# Supplied data
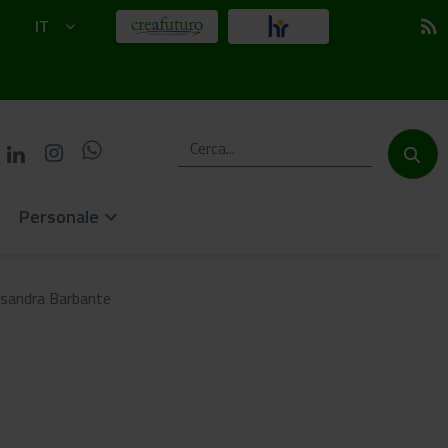
IT
rss_feed
Personale
keyboard_arrow_down
sandra Barbante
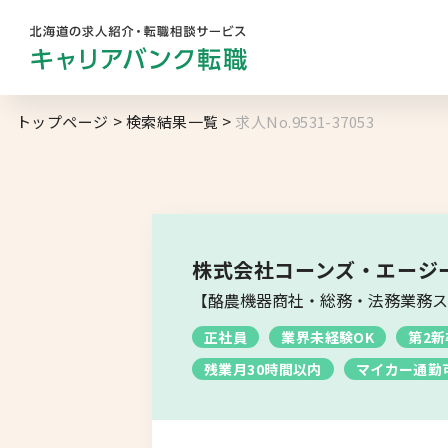
勤務地
業
トップページ
検索結果一覧
求人No.9531-37053
キャリアバンク
転職支援サービスの
地域名から探す
マ
コンサルタント紹介
北海道へのU・Iターン向け
転職情報
求人履歴はありません。
株式会社コーンズ・エージ
札幌市
【酪農機器商社・総務・法務業務ス
キャリアマップ
道央エリア
正社員
業界未経験OK
第2
転職の体験談
残業月30時間以内
マイカー通勤
空知エリア
転職と年収のハナシ
道東エリア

# Directions
Each entry needs to be retyped exactly; the pictures stay out.

# Task answer
IT
rss_feed
Personale
keyboard_arrow_down
sandra Barbante
勤務地
業
トップページ
検索結果一覧
求人No.9531-37053
キャリアバンク
転職支援サービスの
地域名から探す
マ
コンサルタント紹介
北海道へのU・Iターン向け
転職情報
求人履歴はありません。
株式会社コーンズ・エージ
札幌市
【酪農機器商社・総務・法務業務ス
キャリアマップ
道央エリア
正社員
業界未経験OK
第2
転職の体験談
残業月30時間以内
マイカー通勤
空知エリア
転職と年収のハナシ
道東エリア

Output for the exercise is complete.